県防災航空隊員(左)とともにヘリから降下する名張市消防本部の職員=名張市赤目町長坂で

 消防隊員らに山岳遭難や景勝地での傷病者を救助する経験を積んでもらおうと、三重県の名張市消防本部と県防災航空隊は9月18日、同市赤目町長坂の赤目四十八滝渓谷で、防災ヘリに乗り込んだ消防職員3人が想定された現場に降下する訓練を初めて実施した。
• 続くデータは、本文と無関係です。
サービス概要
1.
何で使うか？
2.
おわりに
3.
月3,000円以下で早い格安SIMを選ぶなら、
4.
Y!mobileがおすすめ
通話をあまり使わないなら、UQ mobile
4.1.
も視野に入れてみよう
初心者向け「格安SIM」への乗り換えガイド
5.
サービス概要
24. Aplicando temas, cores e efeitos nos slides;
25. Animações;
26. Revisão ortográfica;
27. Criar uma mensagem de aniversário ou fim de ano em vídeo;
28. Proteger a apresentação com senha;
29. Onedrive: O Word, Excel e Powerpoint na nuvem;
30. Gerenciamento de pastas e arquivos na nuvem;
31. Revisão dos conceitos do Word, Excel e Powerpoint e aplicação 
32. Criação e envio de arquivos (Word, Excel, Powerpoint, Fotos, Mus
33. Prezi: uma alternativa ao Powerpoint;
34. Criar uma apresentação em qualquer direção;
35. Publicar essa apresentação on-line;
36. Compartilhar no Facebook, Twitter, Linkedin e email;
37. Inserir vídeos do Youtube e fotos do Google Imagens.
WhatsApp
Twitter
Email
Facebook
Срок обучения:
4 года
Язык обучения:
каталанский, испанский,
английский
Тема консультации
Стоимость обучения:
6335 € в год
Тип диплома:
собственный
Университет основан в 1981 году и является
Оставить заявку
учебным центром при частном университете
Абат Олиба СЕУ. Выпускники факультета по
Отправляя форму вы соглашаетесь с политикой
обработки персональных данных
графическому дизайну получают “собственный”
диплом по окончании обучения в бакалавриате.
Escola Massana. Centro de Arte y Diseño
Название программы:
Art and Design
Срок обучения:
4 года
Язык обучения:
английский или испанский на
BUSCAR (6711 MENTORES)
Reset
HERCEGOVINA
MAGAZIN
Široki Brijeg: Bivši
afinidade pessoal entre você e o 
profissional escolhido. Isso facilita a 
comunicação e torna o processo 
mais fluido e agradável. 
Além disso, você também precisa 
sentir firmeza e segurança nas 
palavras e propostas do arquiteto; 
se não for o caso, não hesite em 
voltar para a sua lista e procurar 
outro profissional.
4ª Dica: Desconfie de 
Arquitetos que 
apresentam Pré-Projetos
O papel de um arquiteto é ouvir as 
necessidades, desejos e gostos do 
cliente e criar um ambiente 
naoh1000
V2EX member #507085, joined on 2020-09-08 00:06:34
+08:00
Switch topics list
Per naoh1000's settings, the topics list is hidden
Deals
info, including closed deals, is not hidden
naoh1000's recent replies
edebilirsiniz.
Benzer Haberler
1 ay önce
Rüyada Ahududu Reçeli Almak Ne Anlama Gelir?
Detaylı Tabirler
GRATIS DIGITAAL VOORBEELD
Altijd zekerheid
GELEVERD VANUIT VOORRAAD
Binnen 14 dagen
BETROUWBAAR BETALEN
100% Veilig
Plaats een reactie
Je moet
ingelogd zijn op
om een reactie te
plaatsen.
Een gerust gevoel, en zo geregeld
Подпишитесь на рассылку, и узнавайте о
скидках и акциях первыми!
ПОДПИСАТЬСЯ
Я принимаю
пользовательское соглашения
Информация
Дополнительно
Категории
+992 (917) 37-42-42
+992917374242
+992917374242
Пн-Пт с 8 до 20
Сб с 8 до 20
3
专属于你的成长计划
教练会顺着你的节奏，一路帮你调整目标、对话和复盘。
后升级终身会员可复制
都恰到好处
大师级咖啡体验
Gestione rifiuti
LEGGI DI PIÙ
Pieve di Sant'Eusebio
〈YouTubeで動画(https://youtu.be/bA9X3jCJkkY)〉

 同本部では、行楽シーズン前に警察などと合同で、防災ヘリや担架などを活用した搬送訓練を定期的に実施しているが、実際にヘリから職員が降下する訓練を実地で行うのは初めて。担当した職員は名張消防署消防救助室、指揮調査室、救急室から各1人で、事前に伊勢湾ヘリポート(津市)で訓練を受けているという。

岩窟滝近くの降下ポイントから無線で連絡を取る西浦さん(右)ら=同

 この日の訓練は、消防職員と同航空隊員ら約20人が参加して行われた。道に迷い熱中症になった傷病者が渓谷最奥部の岩窟滝付近にいることを想定し、防災ヘリの出動を要請。北に約7・5キロ離れたメイハンスタジアム(同市夏見)から、先に救助資機材を運び、続いて職員らを乗せて再び現場へ。約40メートルの高さで静止したヘリから、同滝上流のポイントへ隊員とともに1人ずつ降下していった。

メイハンスタジアムを飛び立つ防災ヘリ

 実際にヘリから降下した名張消防署救急室の西浦央さん(31)は「日頃防災ヘリの出動を要請することはあっても、実際に乗って降下することは良い経験になった。傷病者の容態について連携を密にし、正確に伝えることの大切さも実感した」と話していた。